RAW DATA

+--

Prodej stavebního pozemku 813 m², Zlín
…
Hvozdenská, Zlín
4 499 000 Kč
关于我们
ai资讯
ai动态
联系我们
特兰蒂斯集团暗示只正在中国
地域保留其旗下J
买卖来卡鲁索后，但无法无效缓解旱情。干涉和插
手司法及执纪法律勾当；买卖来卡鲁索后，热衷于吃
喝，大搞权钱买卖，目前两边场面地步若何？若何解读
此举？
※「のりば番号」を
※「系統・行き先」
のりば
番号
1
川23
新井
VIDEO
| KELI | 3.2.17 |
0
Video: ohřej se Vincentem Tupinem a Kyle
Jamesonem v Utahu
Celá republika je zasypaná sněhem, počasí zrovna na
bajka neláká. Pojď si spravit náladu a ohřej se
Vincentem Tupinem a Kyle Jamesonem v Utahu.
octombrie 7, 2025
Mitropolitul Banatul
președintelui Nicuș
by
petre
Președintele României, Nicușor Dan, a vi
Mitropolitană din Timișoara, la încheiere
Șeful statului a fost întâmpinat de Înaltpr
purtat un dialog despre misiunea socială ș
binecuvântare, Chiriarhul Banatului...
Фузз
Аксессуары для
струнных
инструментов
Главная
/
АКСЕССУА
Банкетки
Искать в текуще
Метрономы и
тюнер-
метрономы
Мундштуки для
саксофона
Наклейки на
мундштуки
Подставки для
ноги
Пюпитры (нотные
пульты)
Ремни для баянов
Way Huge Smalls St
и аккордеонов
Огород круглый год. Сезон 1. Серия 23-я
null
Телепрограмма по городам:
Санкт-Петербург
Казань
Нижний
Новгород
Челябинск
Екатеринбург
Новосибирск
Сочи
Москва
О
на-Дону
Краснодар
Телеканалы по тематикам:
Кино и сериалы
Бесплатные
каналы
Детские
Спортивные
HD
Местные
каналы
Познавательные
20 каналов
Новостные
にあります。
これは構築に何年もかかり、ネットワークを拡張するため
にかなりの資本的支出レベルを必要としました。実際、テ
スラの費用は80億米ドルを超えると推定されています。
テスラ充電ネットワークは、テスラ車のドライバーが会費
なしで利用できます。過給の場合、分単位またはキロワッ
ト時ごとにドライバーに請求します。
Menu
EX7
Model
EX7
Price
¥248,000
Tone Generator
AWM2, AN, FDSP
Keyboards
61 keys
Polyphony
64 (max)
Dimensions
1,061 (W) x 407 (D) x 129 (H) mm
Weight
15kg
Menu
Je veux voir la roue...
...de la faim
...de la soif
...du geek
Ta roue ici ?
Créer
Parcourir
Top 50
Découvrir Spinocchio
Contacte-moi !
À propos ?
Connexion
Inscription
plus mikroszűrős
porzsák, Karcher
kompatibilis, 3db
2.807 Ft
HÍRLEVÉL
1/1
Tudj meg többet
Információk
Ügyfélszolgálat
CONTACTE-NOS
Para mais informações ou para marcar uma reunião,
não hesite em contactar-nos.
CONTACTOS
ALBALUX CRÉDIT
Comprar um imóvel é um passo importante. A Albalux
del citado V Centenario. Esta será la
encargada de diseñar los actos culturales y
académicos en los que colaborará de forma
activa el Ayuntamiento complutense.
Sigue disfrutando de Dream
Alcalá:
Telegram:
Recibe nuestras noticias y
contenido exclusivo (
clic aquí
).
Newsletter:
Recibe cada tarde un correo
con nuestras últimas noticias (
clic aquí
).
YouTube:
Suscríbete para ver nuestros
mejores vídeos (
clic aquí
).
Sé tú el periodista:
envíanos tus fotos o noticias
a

+--

WHAT YOU WILL DO
Look over the data above and show each line that contains "Kyle".

RESULT OF THE TASK
Video: ohřej se Vincentem Tupinem a Kyle
Vincentem Tupinem a Kyle Jamesonem v Utahu.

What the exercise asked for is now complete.